“La libertad de expresar opiniones, incluso las más estúpidas, es la mayor riqueza”.
Bora Ćosić

El papel de mi familia en la revolución mundial narra, a través del relato de un niño, la vida de una familia yugoslava que sufre la invasión alemana, la Segunda Guerra Mundial y la instauración del comunismo en su país.

Una realidad cruda contada por la mano de un chico que, cual notario, recoge las frases y pullas que sus allegados se lanzan entre sí como si fueran vencejos atrapando insectos. Esta es la estrategia seguida por Bora Ćosić para garantizar al lector una narración sostenida por la sátira y la ironía. Una narración ágil, marcada por una secuencia de escenas que son instantáneas de la vida cotidiana en familia.

Un padre alcoholizado, una madre sufrida y algo hipocondríaca, un abuelo mordaz, unas tías solteronas, enamoradizas y frívolas, y un tío ligón componen  el núcleo familiar del niño que nos habla de un tiempo colérico y despiadado. Y, sin embargo, es un libro divertido. Nos reímos con los avatares de estos personajes que, a pesar de sufrir la pérdida de sus bienes y de sus libertades, no dejan de permanecer unidos, de ser apasionados, de sentirse vivos.

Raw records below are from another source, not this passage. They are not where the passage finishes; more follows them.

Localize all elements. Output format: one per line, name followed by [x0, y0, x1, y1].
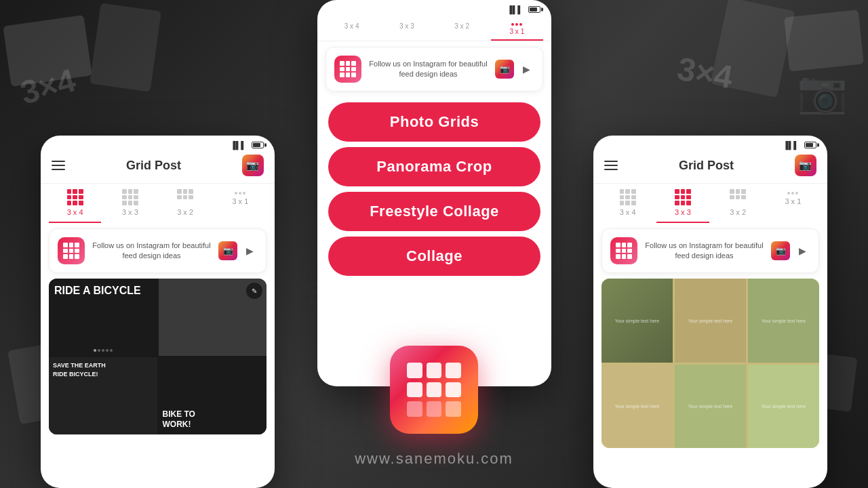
promo-banner-center: Follow us on Instagram for beautiful fee… [326, 47, 543, 92]
center-tab-3x3-label: 3 x 3 [399, 22, 414, 30]
instagram-button-right[interactable]: 📷 [795, 155, 816, 176]
cgr-cell-4: Your simple text here [601, 365, 673, 449]
cgr-text-5: Your simple text here [688, 404, 733, 409]
cgr-cell-1: Your simple text here [601, 279, 673, 363]
right-phone-status-bar: ▐▌▌ [593, 136, 827, 152]
tab-3x4-icon-left [67, 189, 83, 205]
promo-text-center: Follow us on Instagram for beautiful fee… [368, 59, 488, 80]
tab-more-right[interactable]: 3 x 1 [767, 189, 819, 223]
right-phone-content: Your simple text here Your simple text h… [593, 279, 827, 448]
promo-actions-center: 📷 ▶ [495, 60, 534, 79]
center-phone-menu: Photo Grids Panorama Crop Freestyle Coll… [317, 97, 551, 281]
center-tab-3x2[interactable]: 3 x 2 [436, 20, 488, 41]
cgr-text-3: Your simple text here [762, 318, 806, 323]
instagram-icon-left: 📷 [246, 159, 259, 171]
center-phone-status-bar: ▐▌▌ [317, 0, 551, 16]
instagram-small-icon-right: 📷 [776, 246, 786, 256]
battery-icon-right [804, 142, 816, 148]
signal-bars-icon: ▐▌▌ [231, 141, 246, 149]
promo-text-right: Follow us on Instagram for beautiful fee… [644, 241, 764, 262]
menu-hamburger-right[interactable] [604, 161, 618, 170]
left-phone-status-bar: ▐▌▌ [41, 136, 275, 152]
tab-3x2-label-right: 3 x 2 [730, 208, 746, 216]
tab-3x3-left[interactable]: 3 x 3 [104, 189, 156, 223]
collage-cell-4: BIKE TOWORK! [159, 357, 267, 434]
instagram-icon-right: 📷 [799, 159, 812, 171]
edit-button-cell-2[interactable]: ✎ [246, 283, 262, 299]
menu-hamburger-left[interactable] [52, 161, 65, 170]
promo-logo-left [58, 237, 85, 264]
tab-3x3-right[interactable]: 3 x 3 [656, 189, 709, 223]
center-tab-3x3[interactable]: 3 x 3 [380, 20, 433, 41]
menu-collage[interactable]: Collage [328, 237, 540, 276]
tab-3x2-right[interactable]: 3 x 2 [712, 189, 764, 223]
promo-instagram-icon-center[interactable]: 📷 [495, 60, 514, 79]
cgr-text-6: Your simple text here [762, 404, 806, 409]
app-icon[interactable] [390, 346, 478, 434]
instagram-button-left[interactable]: 📷 [242, 155, 264, 176]
signal-bars-icon-center: ▐▌▌ [507, 5, 523, 14]
right-phone-header: Grid Post 📷 [593, 152, 827, 184]
cgr-cell-2: Your simple text here [675, 279, 746, 363]
tab-3x2-label-left: 3 x 2 [177, 208, 193, 216]
center-tab-3x1-label: 3 x 1 [510, 28, 525, 35]
tab-3x4-right[interactable]: 3 x 4 [601, 189, 654, 223]
right-phone-title: Grid Post [679, 159, 734, 173]
signal-bars-icon-right: ▐▌▌ [783, 141, 799, 149]
promo-arrow-right[interactable]: ▶ [794, 243, 810, 259]
right-phone: ▐▌▌ Grid Post 📷 3 x 4 3 x 3 [593, 136, 827, 488]
promo-actions-left: 📷 ▶ [218, 241, 258, 260]
promo-actions-right: 📷 ▶ [771, 241, 810, 260]
bg-card-2 [90, 3, 161, 92]
collage-cell-2: ✎ [159, 279, 267, 356]
left-phone: ▐▌▌ Grid Post 📷 3 x 4 3 x 3 [41, 136, 275, 488]
promo-text-left: Follow us on Instagram for beautiful fee… [92, 241, 212, 262]
right-phone-tabs: 3 x 4 3 x 3 3 x 2 3 x 1 [593, 184, 827, 223]
tab-more-left[interactable]: 3 x 1 [214, 189, 267, 223]
promo-instagram-icon-left[interactable]: 📷 [218, 241, 237, 260]
menu-photo-grids[interactable]: Photo Grids [328, 102, 540, 142]
right-phone-collage-grid: Your simple text here Your simple text h… [601, 279, 819, 448]
center-tab-3x4[interactable]: 3 x 4 [326, 20, 378, 41]
tab-3x3-icon-right [675, 189, 691, 205]
promo-logo-center [334, 56, 361, 83]
tab-3x4-left[interactable]: 3 x 4 [49, 189, 101, 223]
battery-icon-center [528, 6, 540, 13]
menu-panorama-crop[interactable]: Panorama Crop [328, 147, 540, 186]
watermark: www.sanemoku.com [355, 450, 513, 468]
menu-freestyle-collage[interactable]: Freestyle Collage [328, 192, 540, 231]
promo-instagram-icon-right[interactable]: 📷 [771, 241, 790, 260]
cgr-cell-5: Your simple text here [675, 365, 746, 449]
tab-3x3-label-left: 3 x 3 [122, 208, 138, 216]
center-tab-3x2-label: 3 x 2 [454, 22, 469, 30]
tab-3x2-left[interactable]: 3 x 2 [159, 189, 212, 223]
cgr-text-2: Your simple text here [688, 318, 733, 323]
cgr-cell-3: Your simple text here [748, 279, 819, 363]
promo-arrow-center[interactable]: ▶ [518, 61, 534, 77]
tab-3x2-icon-left [177, 189, 193, 205]
tab-3x4-icon-right [620, 189, 636, 205]
app-icon-container[interactable] [390, 346, 478, 434]
tab-3x4-label-right: 3 x 4 [620, 208, 636, 216]
instagram-small-icon-center: 📷 [500, 64, 510, 74]
center-tab-dots-icon [511, 20, 522, 26]
cgr-text-1: Your simple text here [615, 318, 660, 323]
tab-3x3-label-right: 3 x 3 [675, 208, 691, 216]
center-phone: ▐▌▌ 3 x 4 3 x 3 3 x [317, 0, 551, 386]
collage-cell-1: RIDE A BICYCLE [49, 279, 157, 356]
more-dots-icon-left [235, 189, 245, 195]
center-tab-3x1[interactable]: 3 x 1 [491, 20, 543, 41]
cgr-text-4: Your simple text here [615, 404, 660, 409]
promo-grid-icon-left [63, 243, 79, 259]
promo-arrow-left[interactable]: ▶ [241, 243, 258, 259]
collage-text-ride: RIDE A BICYCLE [54, 284, 141, 298]
left-phone-content: RIDE A BICYCLE ✎ SAVE THE EARTHRIDE BICY… [41, 279, 275, 434]
promo-grid-icon-right [616, 243, 632, 259]
left-phone-tabs: 3 x 4 3 x 3 3 x 2 3 x 1 [41, 184, 275, 223]
more-dots-icon-right [787, 189, 798, 195]
app-icon-grid [407, 363, 461, 417]
left-phone-title: Grid Post [126, 159, 181, 173]
collage-preview-left: RIDE A BICYCLE ✎ SAVE THE EARTHRIDE BICY… [49, 279, 267, 434]
promo-banner-right: Follow us on Instagram for beautiful fee… [601, 228, 819, 273]
center-phone-tabs: 3 x 4 3 x 3 3 x 2 3 x 1 [317, 16, 551, 41]
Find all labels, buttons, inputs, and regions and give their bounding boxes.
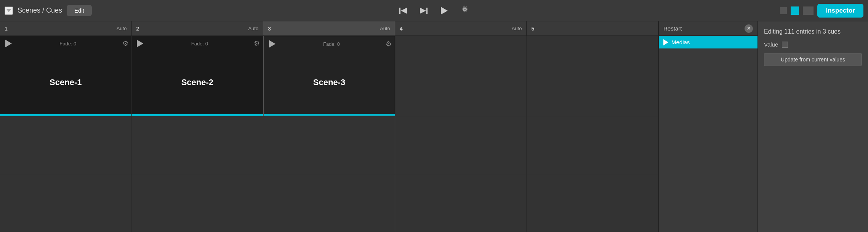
cue-cell-5[interactable] [527,36,658,116]
view-small-button[interactable] [780,7,787,14]
menu-chevron[interactable] [5,6,13,15]
restart-panel: Restart ✕ Medias [658,21,757,232]
cue-cell-2-inner: Fade: 0 ⚙ Scene-2 [132,36,263,116]
scene-name-1: Scene-1 [3,50,128,114]
col-num-2: 2 [136,26,139,32]
edit-button[interactable]: Edit [67,5,92,16]
settings-button[interactable] [460,5,470,16]
restart-close-button[interactable]: ✕ [745,24,753,33]
skip-back-button[interactable] [398,6,408,16]
cue-gear-btn-3[interactable]: ⚙ [386,40,392,48]
editing-info-text: Editing 111 entries in 3 cues [764,27,862,36]
restart-header: Restart ✕ [659,21,757,36]
col-label-4: Auto [512,26,522,31]
cue-cell-r2-1[interactable] [0,116,132,174]
value-row: Value [764,41,862,48]
top-bar: Scenes / Cues Edit [0,0,868,21]
cue-cell-r3-1[interactable] [0,174,132,232]
play-triangle-2 [137,40,143,47]
value-label: Value [764,41,778,48]
cue-top-row-1: Fade: 0 ⚙ [3,38,128,49]
cue-cell-3[interactable]: Fade: 0 ⚙ Scene-3 [263,36,395,116]
cyan-bar-1 [0,114,131,116]
svg-marker-3 [420,8,426,14]
cue-rows: Fade: 0 ⚙ Scene-1 Fade: 0 [0,36,658,232]
column-headers: 1 Auto 2 Auto 3 Auto 4 Auto 5 [0,21,658,36]
col-header-2: 2 Auto [132,21,264,35]
cue-cell-r2-2[interactable] [132,116,264,174]
restart-list: Medias [659,36,757,232]
inspector-button[interactable]: Inspector [817,4,863,18]
update-from-current-button[interactable]: Update from current values [764,53,862,66]
cue-cell-r2-3[interactable] [263,116,395,174]
col-label-1: Auto [117,26,127,31]
play-triangle-3 [269,40,275,48]
restart-item-label: Medias [671,39,690,45]
col-num-1: 1 [5,26,8,32]
inspector-panel: Editing 111 entries in 3 cues Value Upda… [757,21,868,232]
scene-name-2: Scene-2 [135,50,260,114]
view-large-button[interactable] [803,6,814,15]
fade-label-3: Fade: 0 [323,41,340,47]
value-checkbox[interactable] [782,42,788,48]
cue-top-row-3: Fade: 0 ⚙ [267,39,392,49]
col-header-5: 5 [527,21,658,35]
cue-cell-1[interactable]: Fade: 0 ⚙ Scene-1 [0,36,132,116]
svg-marker-0 [6,9,11,12]
fade-label-2: Fade: 0 [191,41,208,47]
fade-label-1: Fade: 0 [59,41,76,47]
col-num-3: 3 [268,26,271,32]
cue-play-btn-2[interactable] [135,38,146,49]
cue-gear-btn-1[interactable]: ⚙ [122,39,128,48]
cue-cell-r3-4[interactable] [395,174,527,232]
cue-row-2 [0,116,658,174]
play-button[interactable] [439,6,449,16]
col-header-3: 3 Auto [263,21,395,35]
cue-cell-r2-4[interactable] [395,116,527,174]
scene-name-3: Scene-3 [267,51,392,114]
col-header-4: 4 Auto [395,21,527,35]
col-header-1: 1 Auto [0,21,132,35]
top-bar-right: Inspector [780,4,863,18]
cue-row-1: Fade: 0 ⚙ Scene-1 Fade: 0 [0,36,658,116]
cue-cell-3-inner: Fade: 0 ⚙ Scene-3 [264,36,395,116]
svg-marker-5 [441,7,448,14]
col-num-4: 4 [400,26,403,32]
breadcrumb-title: Scenes / Cues [18,6,62,14]
cue-gear-btn-2[interactable]: ⚙ [254,39,260,48]
col-label-3: Auto [380,26,390,31]
cue-cell-4[interactable] [395,36,527,116]
cue-cell-r2-5[interactable] [527,116,658,174]
transport-controls [398,5,470,16]
col-num-5: 5 [531,26,534,32]
cyan-bar-3 [264,114,395,116]
skip-forward-button[interactable] [419,6,429,16]
restart-label: Restart [663,25,682,32]
cyan-bar-2 [132,114,263,116]
cue-cell-r3-5[interactable] [527,174,658,232]
col-label-2: Auto [248,26,258,31]
top-bar-left: Scenes / Cues Edit [5,5,92,16]
cue-cell-r3-3[interactable] [263,174,395,232]
view-medium-button[interactable] [791,6,799,15]
cue-row-3 [0,174,658,232]
svg-marker-4 [426,8,428,14]
main-layout: 1 Auto 2 Auto 3 Auto 4 Auto 5 [0,21,868,232]
cue-top-row-2: Fade: 0 ⚙ [135,38,260,49]
cue-cell-r3-2[interactable] [132,174,264,232]
svg-marker-1 [399,8,400,14]
svg-marker-2 [401,8,407,14]
cue-cell-2[interactable]: Fade: 0 ⚙ Scene-2 [132,36,264,116]
restart-item-medias[interactable]: Medias [659,36,757,48]
item-triangle-icon [663,39,668,45]
cue-grid: 1 Auto 2 Auto 3 Auto 4 Auto 5 [0,21,658,232]
cue-play-btn-1[interactable] [3,38,14,49]
cue-play-btn-3[interactable] [267,39,277,49]
cue-cell-1-inner: Fade: 0 ⚙ Scene-1 [0,36,131,116]
play-triangle-1 [5,40,12,47]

Contada, digo, como cuentan los niños, con sinceridad, con inocencia, con salero y con intensidad, pero en este caso con realismo, sin fantasía, pues la realidad supera todo espejismo. El protagonista, que mucho tiene de la infancia del escritor, es un meticuloso cronista que escribe lo que escucha sin aparente control. Los diálogos creados con frases hechas, pensamientos inconclusos y razonamientos prensados -diálogos de andar por casa- dejan al descubierto la verdadera intención de Bora Ćosić, que no es otra que resaltar el enorme poder que tiene, ante la adversidad, una familia unida. Es la familia como pilar de la sociedad la idea defendida por el autor.

La familia tiene memoria. No borra su pasado. No lo cambia por un presente por mucho que las consignas que el viento vocea así lo exijan. Una familia bien avenida es una familia que respeta la personalidad de todos sus miembros. En esas familias no hay voces que callan para dar paso a una voz que manda, la necesidad y la abundancia son compartidas y la delación no tiene cabida. Hay respeto, hay amor y hay desavenencias que no provocan tragedias. Una familia así es un enemigo a hundir en el mundo nuevo de los camaradas. Una familia así es una profesión, una sola alma, una tabla de salvación.

“Seguíamos leyendo voluminosas novelas, casi siempre sin ilustraciones, en lugar de llevarlas a una institución para niños ciegos, que no podrían estropearlas”.

En El papel de mi familia en la revolución mundial  los acontecimientos históricos no son los protagonistas, lo son las personas de a pie, personas obligadas a asumir el rol de espectadores de una función teatral, individuos que vieron cómo en sus nombres otros fueron encarcelando sus voluntades.